Police Use iPhone Fingerprint Scanner to Access Suspect's Mobile Data

Today's topics include a California court case involving police gaining access to a suspect's personal data through the iPhone's fingerprint scanner, Apple's announcement that is will overhaul Apple Music to better meet customers' expectations, reports that neuroroboticist Yoky Matsuoka will join Apple's health care team and new research from SophosLabs that suggests hackers are exploiting old, unpatched software flaws.

A 29-year-old California woman with multiple criminal convictions recently had her fingerprint taken by the FBI so that the agency could access the data on her iPhone as part of an investigation.

Such incidents are relatively rare today, but they could become more prevalent in the future as law enforcement authorities look to use smartphone data to solve criminal cases and gather information on suspects.

In the California case, police seized the iPhone of Paytsar Bkhchadzhyan in a raid. The FBI secured a court order to compel the woman to allow them to take her fingerprint just after she pleaded no contest to a felony count of identity theft. Soon after, an FBI agent took her fingerprint, giving the agency access to the data on her iPhone.

When Apple Music launched in June 2015, the company thought it had a winning offering that would rise to the top of a growing streaming music market and convince millions of users to sign up for its $9.99-a-month service.
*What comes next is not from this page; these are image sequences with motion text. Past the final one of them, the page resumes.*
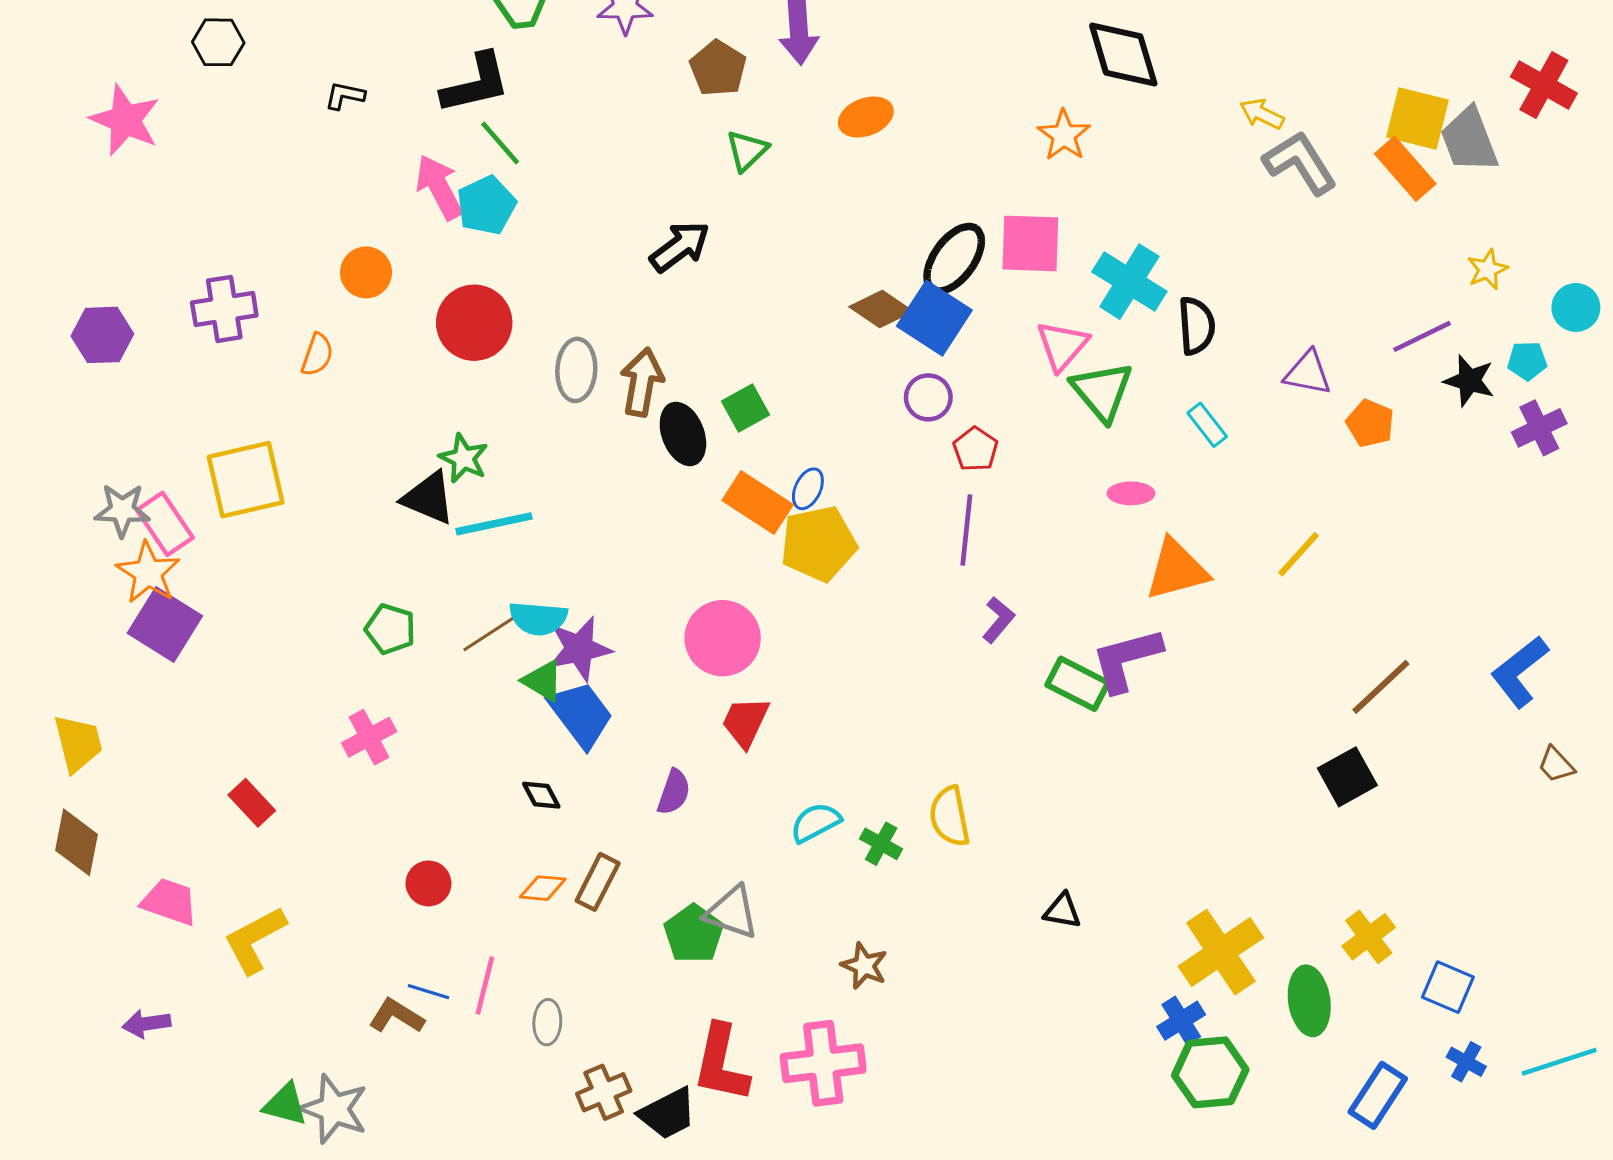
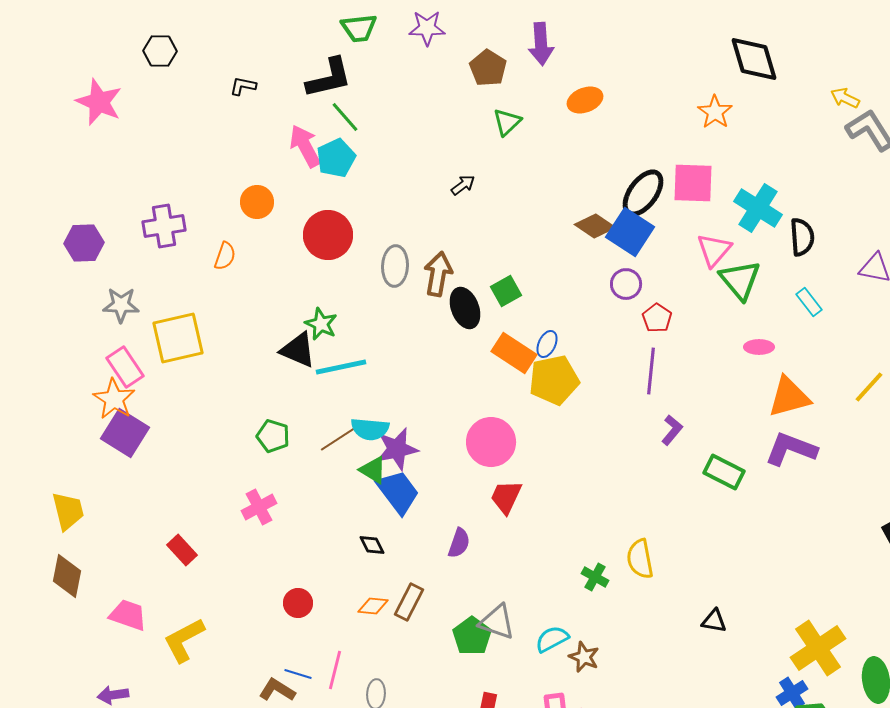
black arrow: (680, 247) -> (463, 185), size x0.6
gray star: (122, 510) -> (121, 305), moved
purple L-shape: (1126, 659) -> (791, 449), moved, turned 36
cyan semicircle: (816, 823) -> (552, 639), moved

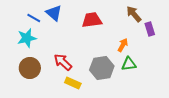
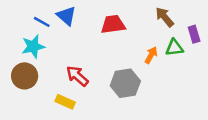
purple rectangle: (150, 29) -> (194, 34), moved
green triangle: (129, 64) -> (174, 48), moved
brown circle: (30, 68) -> (25, 76), moved
yellow rectangle: (73, 83) -> (65, 102), moved

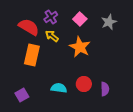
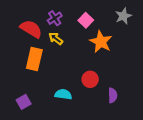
gray star: (109, 22) -> (123, 16), moved
orange star: (80, 47) -> (101, 42), moved
red circle: (84, 84) -> (90, 79), moved

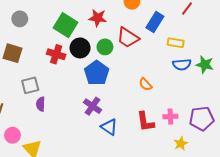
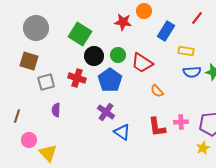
red star: (98, 18) -> (123, 22), moved
gray circle: (20, 19) -> (36, 28), size x1.6
red trapezoid: (128, 38) -> (142, 63), moved
red cross: (56, 54) -> (77, 78), moved
gray square: (30, 85) -> (46, 82), moved
yellow star: (181, 144) -> (203, 148), moved

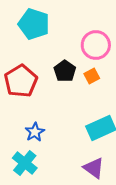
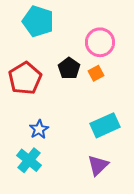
purple triangle: (94, 168) -> (98, 165), turned 40

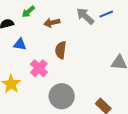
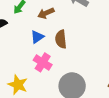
blue triangle: (20, 44) -> (37, 37), moved, turned -32

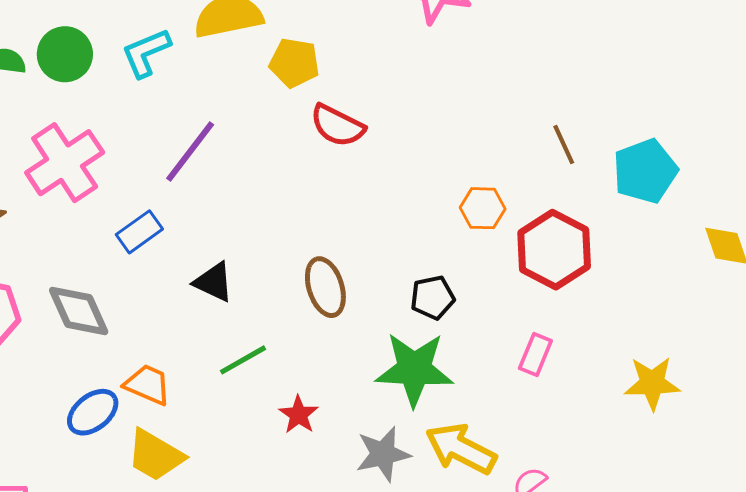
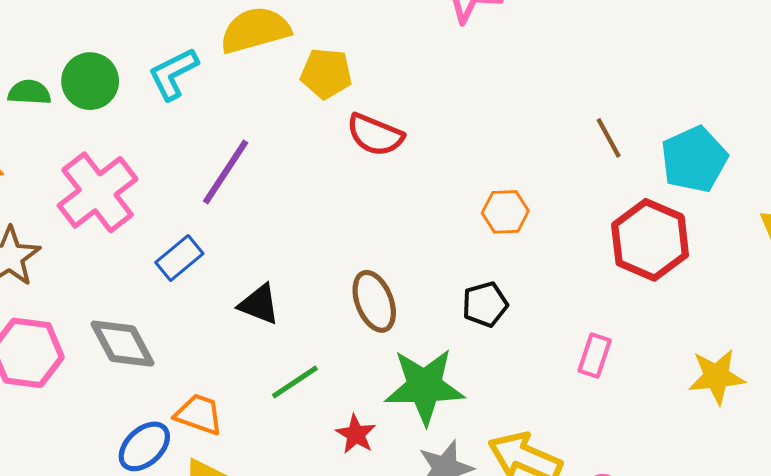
orange hexagon: (483, 208) -> (505, 212), moved
red hexagon: (554, 250) -> (650, 240), moved
green star: (414, 369) -> (425, 386), moved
But while more than 10 million users did sign up in the first six months, Apple Music still hasn't become the category-leading service the company intended.

With that in mind, Apple is apparently planning to redesign and update Apple Music with changes that are expected to be unveiled at the company's Worldwide Developers Conference scheduled for June 13-17 in San Francisco.

The changes are in response to "tepid reviews" and the departures of several executives who had joined the company to reinvigorate Apple's music offerings, the story reported.

Apple has hired celebrated neuroroboticist Yoky Matsuoka to work on health-focused projects, according to a May 3 report from Fortune.

According to the report, she'll work directly with Apple Chief Operating Officer Jeff Williams, who oversees Apple's health care initiatives.

Among her many accomplishments, Matsuoka is known for being a force behind the success of Nest—a company she joined after co-founding the Google X research labs in 2009.

In 2007, at the age of 36, Matsuoka was the recipient of a MacArthur "genius" award for her work in neurorobotics and specifically how robotics can coordinate with the central nervous system and musculoskeletal action to enhance the mobility of people with disabilities.

New research published May 3 by SophosLabs reveals that even while attackers continue to design custom-tailored cyber-exploits, the inconvenient truth is that the most popular vulnerabilities are issues that were patched years ago.

Instead of just sending random emails, SophosLabs has found an increasing use of what it refers to as "Designer" cyber-threats. Going a step further, SophosLabs is seeing increased use of targeted attacks that are specifically localized for the victims.

That is, attackers are using specific types of malware depending on where victims are located. The idea of a targeted attack—spear phishing emails, in particular—is not a new one, though it has apparently undergone an evolution in recent months.